Archangel, Magic:The Gathering Promo card for release in Japan, 1999

Over the course of my career, some of the most challenging and inspiring painting commissions have sprung from the desire not only to satisfy my clients needs, but rather to execute a piece for my portfolio.

Deep motivations of personal taste, desire for emotional expressions, or pure technical challenges were drivers which help to flame the initiate spark from a commercial client into artistically satisfying visual conflagration.  Making a piece for ‘my portfolio’ is not about abandoning my clients needs, rather it is about adding my artistic judgements to keep the work exciting, or pushing the envelop sometimes so hard and far that the original parameters  become a minor aspect in the resolution process.

Either way, it required a restructuring my thoughts about the audience for the work and the caliber of quality I wish to place within it.
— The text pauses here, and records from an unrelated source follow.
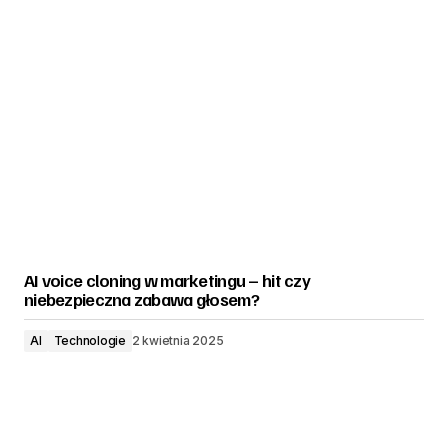
AI voice cloning w marketingu – hit czy
niebezpieczna zabawa głosem?
AI
Technologie
2 kwietnia 2025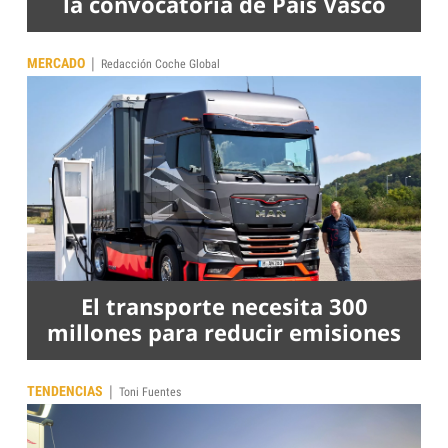
la convocatoria de País Vasco
|
MERCADO
Redacción Coche Global
El transporte necesita 300
millones para reducir emisiones
|
TENDENCIAS
Toni Fuentes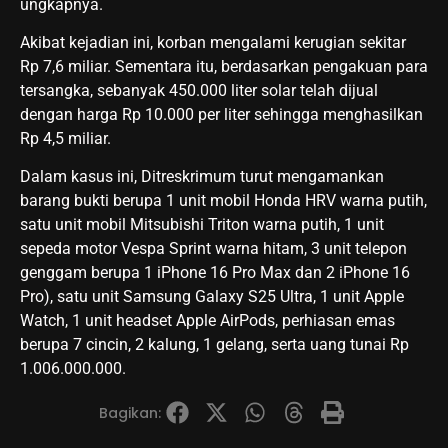
ungkapnya.
Akibat kejadian ini, korban mengalami kerugian sekitar
Rp 7,6 miliar. Sementara itu, berdasarkan pengakuan para
tersangka, sebanyak 450.000 liter solar telah dijual
dengan harga Rp 10.000 per liter sehingga menghasilkan
Rp 4,5 miliar.
Dalam kasus ini, Ditreskrimum turut mengamankan
barang bukti berupa 1 unit mobil Honda HRV warna putih,
satu unit mobil Mitsubishi Triton warna putih, 1 unit
sepeda motor Vespa Sprint warna hitam, 3 unit telepon
genggam berupa 1 iPhone 16 Pro Max dan 2 iPhone 16
Pro), satu unit Samsung Galaxy S25 Ultra, 1 unit Apple
Watch, 1 unit headset Apple AirPods, perhiasan emas
berupa 7 cincin, 2 kalung, 1 gelang, serta uang tunai Rp
1.006.000.000.
Bagikan: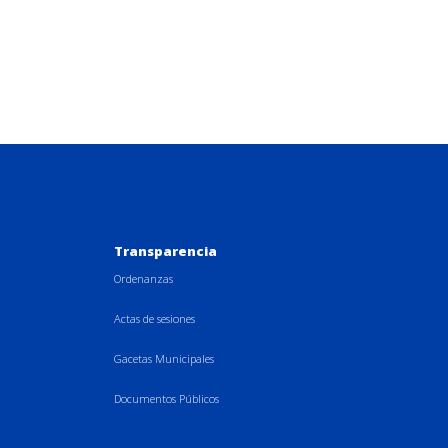
Transparencia
Ordenanzas
Actas de sesiones
Gacetas Municipales
Documentos Públicos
Below are a examples of commercial commissions which I took artistic liberties and ran with the concepts into new areas.  Some are simple changes in format, while others are monumental conceptual undertakings as in The Battle of Agincourt: 1415.
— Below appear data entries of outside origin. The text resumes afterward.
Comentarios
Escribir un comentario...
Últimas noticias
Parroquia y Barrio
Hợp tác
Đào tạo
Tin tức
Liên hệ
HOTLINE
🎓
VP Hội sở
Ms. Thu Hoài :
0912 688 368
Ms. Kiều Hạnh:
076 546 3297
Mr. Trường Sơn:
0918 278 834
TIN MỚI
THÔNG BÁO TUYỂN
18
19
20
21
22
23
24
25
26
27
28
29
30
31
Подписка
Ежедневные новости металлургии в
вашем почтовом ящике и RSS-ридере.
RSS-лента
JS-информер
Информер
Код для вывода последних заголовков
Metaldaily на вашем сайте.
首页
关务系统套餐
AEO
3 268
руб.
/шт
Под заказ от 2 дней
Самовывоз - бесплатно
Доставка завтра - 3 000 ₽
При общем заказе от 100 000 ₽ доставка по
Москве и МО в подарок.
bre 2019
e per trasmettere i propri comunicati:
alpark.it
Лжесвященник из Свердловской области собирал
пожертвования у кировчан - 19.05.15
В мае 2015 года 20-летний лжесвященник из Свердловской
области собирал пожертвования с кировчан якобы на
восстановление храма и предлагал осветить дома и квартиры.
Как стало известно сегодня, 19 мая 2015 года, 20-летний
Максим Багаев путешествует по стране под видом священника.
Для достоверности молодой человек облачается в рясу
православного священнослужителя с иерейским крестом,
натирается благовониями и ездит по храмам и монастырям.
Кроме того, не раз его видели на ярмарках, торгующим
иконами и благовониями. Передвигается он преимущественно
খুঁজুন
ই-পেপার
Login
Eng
A Connecticut Yankee in King Arthur’s Court, 1993

Much of the motivating factor around satisfying my personal needs as an oil painter over that of a published illustrator started with my very first professional commission as a cover artist, A Connecticut Yankee in King Arthur’s Court.  After placing an enormous amount of labor and love into the painting, it was a bit dismaying to see the large type treatment and ‘sticker’ pasted onto the art.  The kicker is that sticker wasn’t a sticker to peel off, it was printed as part of the cover design.  I actually enjoyed the type design/style on the title, given its length the designer had to work with.

It was the sticker which darkened my soul to my client’s design needs, from which I never recovered from.
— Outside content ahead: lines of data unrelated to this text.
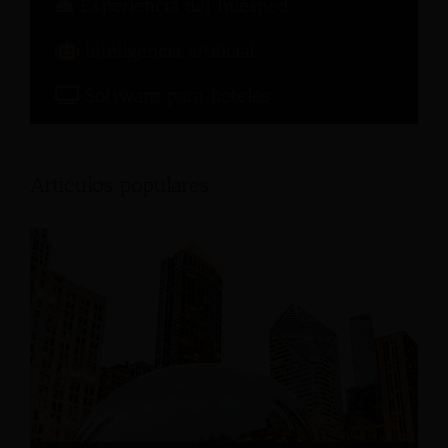
Experiencia del huésped
Inteligencia artificial
Software para hoteles
Articulos populares: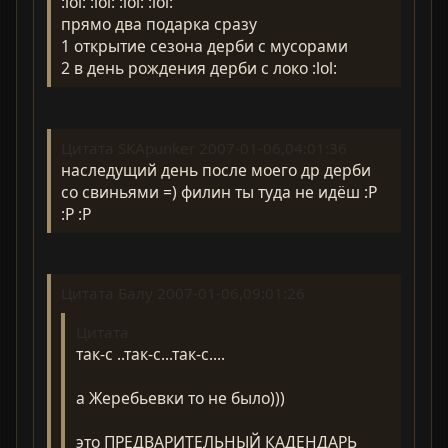
:lol: :lol: :lol: :lol:
прямо два подарка сразу
1 открытие сезона дерби с мусорами
2 в день рождения дерби с локо :lol:
Цитата SKApunker 2007-01-06,04:01:36
наследущий день после моего др дерби
со свиньями =) филин ты туда не идёш :P
:P :P
Цитата Балу 2007-01-06,09:01:26
Цитата
так-с ..так-с...так-с....
а Жеребьевки то не было)))
это ПРЕДВАРИТЕЛЬНЫЙ КАДЕНДАРЬ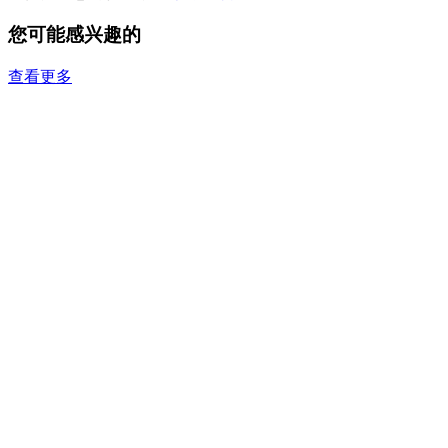
您可能感兴趣的
查看更多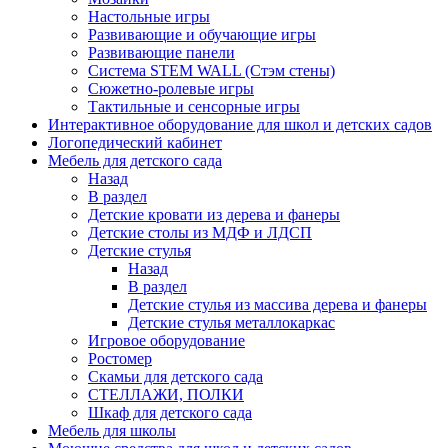
Настольные игры
Развивающие и обучающие игры
Развивающие панели
Система STEM WALL (Cтэм стены)
Сюжетно-ролевые игры
Тактильные и сенсорные игры
Интерактивное оборудование для школ и детских садов
Логопедический кабинет
Мебель для детского сада
Назад
В раздел
Детские кровати из дерева и фанеры
Детские столы из МДФ и ЛДСП
Детские стулья
Назад
В раздел
Детские стулья из массива дерева и фанеры
Детские стулья металлокаркас
Игровое оборудование
Ростомер
Скамьи для детского сада
СТЕЛЛАЖИ, ПОЛКИ
Шкаф для детского сада
Мебель для школы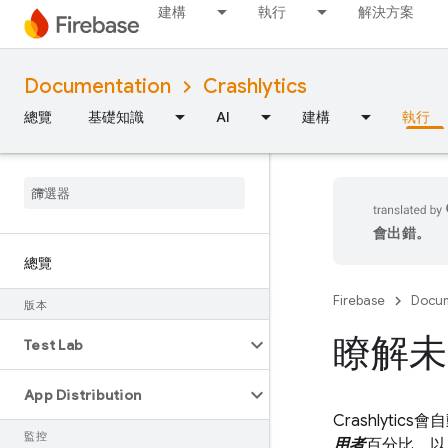
建構
執行
解決方案
Documentation
Crashlytics
總覽
基礎知識
AI
建構
執行
會出錯。
總覽
Firebase
Docum
版本
瞭解未
Test Lab
App Distribution
Crashlytics
會自
監控
用者
百分比，以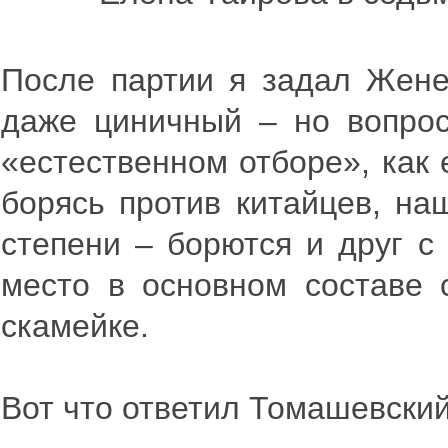
После партии я задал Жене
даже циничный – но вопрос
«естественном отборе», как 
борясь против китайцев, на
степени – борются и друг с
место в основном составе 
скамейке.
Вот что ответил Томашевский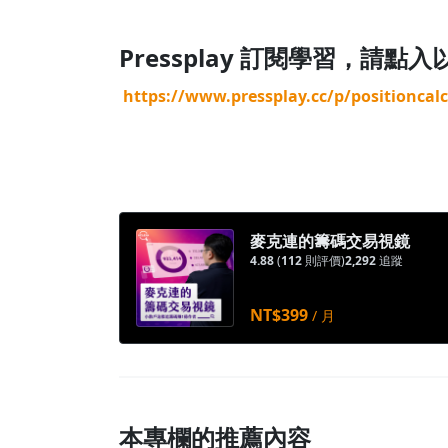
Pressplay 訂閱學習，請點
https://www.pressplay.cc/p/positioncal
麥克連的籌碼交易視鏡
4.88
(
112
則評價)
2,292
追蹤
NT$399
/ 月
本專欄的推薦內容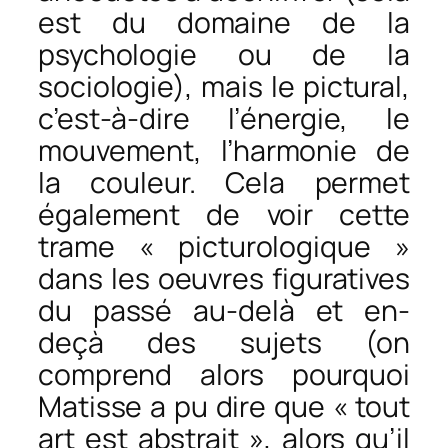
est du domaine de la
psychologie ou de la
sociologie), mais le pictural,
c’est-à-dire l’énergie, le
mouvement, l’harmonie de
la couleur. Cela permet
également de voir cette
trame « picturologique »
dans les oeuvres figuratives
du passé au-delà et en-
deçà des sujets (on
comprend alors pourquoi
Matisse a pu dire que « tout
art est abstrait », alors qu’il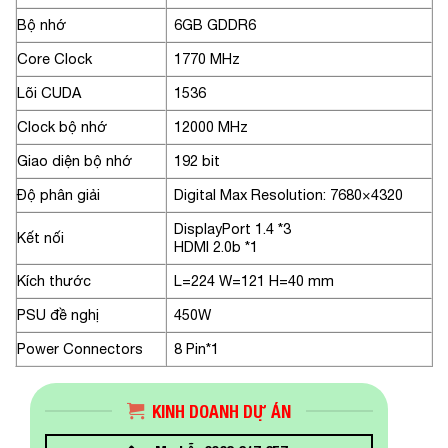
Bộ nhớ
6GB GDDR6
Core Clock
1770 MHz
Lõi CUDA
1536
Clock bộ nhớ
12000 MHz
Giao diện bộ nhớ
192 bit
Độ phân giải
Digital Max Resolution: 7680×4320
DisplayPort 1.4 *3
Kết nối
HDMI 2.0b *1
Kích thước
L=224 W=121 H=40 mm
PSU đề nghị
450W
Power Connectors
8 Pin*1
KINH DOANH DỰ ÁN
From that point forward I devoted my career as an illustrator to provide the best ‘paintings’ for my clients illustrative needs, not the best ‘cover’.  my job was to provide the visual raw material for the narrative image, what the designer did to it to make it work for a cover was far out of my hands or aesthetic care – chop it up, color shift it, desaturate it, digitally recomposite it – it was all the designer’s and marketing department’s choice.

This lead to wonderful successes and a few horrendous flops.  Yet overall, prioritizing the needs for my portfolio resulted in a great number of amazing successes for my clients, and it is still a policy I attempt to adhere to even to this day.

Esmar Tuek – Dune, created for the Dune Card Game, 1997

The Battle of Agincourt: 1415, cover progress at time of printing for the book, The Crippled Angel.

 

 

The Battle of Agincourt: 1415, final painting finished months after deadline, 48″ x 84″

 

The Battle of Agincourt: 1415, final full triptych executed a year after cover commission, 48″ x 168″

Where do you even put type on a cover which is packed full of action, contrasts, and details? Faramir at Osgiliath (below) was inspired by the congested, intimate group scenes Caravaggio or Guercino would put together, as well as the staccato rhythms of figure placement seen in Persian manuscript illumination.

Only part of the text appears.